Shapiro compared buying equities to being in a relationship. “You meet someone, go on a date, and don’t propose marriage to them straight away. You get to take them on further dates, you learn about their characteristics, and eventually you decide this is a person I want to live my life with. It’s the same thing with equities.” You research companies and by learning about them, “you start to make decisions and feel comfortable about putting your money into those businesses”.

Shapiro encourages people to keep in touch with what’s happening in the markets. “I wake up at 04:45 in the morning, and I turn on Bloomberg. For about 15 minutes, I watch what happened overnight. Why do I do that? Just to know that the shares I’ve bought for clients or the path that I’ve taken for them is still intact. Every day, I have to remind myself that the reason for buying these shares is still relevant. If it’s not, you’ll make changes.”

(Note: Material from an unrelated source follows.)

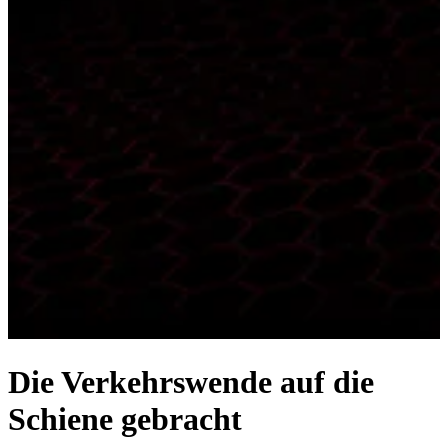
Die Verkehrswende auf die
Schiene gebracht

Shapiro shared the example of Disney. “I started to watch my grandchildren. They weren’t watching Star Wars and Mickey Mouse anymore. They were going on YouTube and watching completely different things. You suddenly say, ‘Hold on a second, where’s Goofy?’ Things can change. When a company no longer fulfils the expectations you had, just move out.

“The South African economy isn’t made up of high-level technology shares that are driving markets upwards, so you have to know where the growth is coming globally, and what businesses are going to prosper over the next five to 10 years,” Shapiro said.

His advice to people in the 21 to 30 age group is to start saving by investing in equities. “Maybe you want to retire when you’re 75. That’s in 45 years’ time. You know what happens? You’re going to live until you’re 90 or 95 with the kind of drugs that we have. The biggest problem is that we’re outliving that money. So, in those 35 years that you’re working, you’ve got to save enough for those retirement years. You’ve got to know who you are financially.”

When Shapiro looks at an index like the Standard & Poor’s 500, he notes the top companies and does research on them before buying equities. The kind of companies catching his eye are Microsoft, “with its $3 trillion market capitalisation”, as well as Alphabet, Google, and Amazon, “all companies benefiting from artificial intelligence”.

“What’s important about these businesses isn’t just that they’re growing, but that they generate huge profits. They reinvest that profit into maintaining their dominance in those markets.”

ASML Holding in Holland is also grabbing Shapiro’s attention. “This is a company that makes the machines you need to make chips and semiconductors. It’s kind of a monopoly because it’s so advanced in its technology, it’s difficult for other companies to catch up.”

Shapiro likes buying equities in luxury brands such as Ferrari and LVMH. “I always have the saying, ‘Buy the shares, not the product.’” As many cars as Ferrari produces it sells, he said. “That applies to LVMH as well. Buy H&M, but invest in LVMH.”

The emergence of companies that create weight-loss drugs has also whetted Shapiro’s appetite. “Every kugel – not only female but male – who is slightly overweight, beats their chemists up for Wegovy or Ozempic, or something like this. Why has this taken off? Obesity is now a disease. Before, it wasn’t. Why do we buy equities in these companies? Because there aren’t enough factories to produce these drugs.”